» SUPPLIED RECORDS:
※
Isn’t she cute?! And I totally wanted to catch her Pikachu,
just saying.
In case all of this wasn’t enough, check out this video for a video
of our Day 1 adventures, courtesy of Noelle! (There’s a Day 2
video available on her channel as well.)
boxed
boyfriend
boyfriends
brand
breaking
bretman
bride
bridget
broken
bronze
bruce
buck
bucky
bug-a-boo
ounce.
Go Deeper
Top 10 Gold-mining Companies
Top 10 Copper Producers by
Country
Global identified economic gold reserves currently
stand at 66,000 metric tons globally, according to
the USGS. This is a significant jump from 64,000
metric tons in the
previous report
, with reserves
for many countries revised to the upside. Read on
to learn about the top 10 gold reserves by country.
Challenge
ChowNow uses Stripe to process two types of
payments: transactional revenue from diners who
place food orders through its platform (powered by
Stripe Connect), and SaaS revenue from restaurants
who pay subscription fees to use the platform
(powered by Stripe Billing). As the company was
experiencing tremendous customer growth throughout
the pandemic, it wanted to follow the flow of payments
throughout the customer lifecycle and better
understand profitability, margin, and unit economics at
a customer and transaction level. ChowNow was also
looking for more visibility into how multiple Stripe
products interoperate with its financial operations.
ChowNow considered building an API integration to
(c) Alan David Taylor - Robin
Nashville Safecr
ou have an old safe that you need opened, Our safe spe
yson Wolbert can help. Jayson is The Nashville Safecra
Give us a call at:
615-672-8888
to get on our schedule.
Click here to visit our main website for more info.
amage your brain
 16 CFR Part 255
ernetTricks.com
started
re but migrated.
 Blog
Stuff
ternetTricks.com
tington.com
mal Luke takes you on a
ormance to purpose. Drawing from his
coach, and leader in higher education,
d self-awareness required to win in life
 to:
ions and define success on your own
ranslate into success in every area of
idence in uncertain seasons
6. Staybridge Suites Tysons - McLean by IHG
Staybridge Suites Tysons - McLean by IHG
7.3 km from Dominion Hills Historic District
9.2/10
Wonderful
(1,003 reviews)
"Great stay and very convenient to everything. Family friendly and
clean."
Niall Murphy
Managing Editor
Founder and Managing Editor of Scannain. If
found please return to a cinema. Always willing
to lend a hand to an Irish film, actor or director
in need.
※
» EXERCISE DETAILS: Go line by line through the data above and report each one that holds the string "reserves".

» YOUR RESPONSE:
Global identified economic gold reserves currently
, with reserves
to learn about the top 10 gold reserves by country.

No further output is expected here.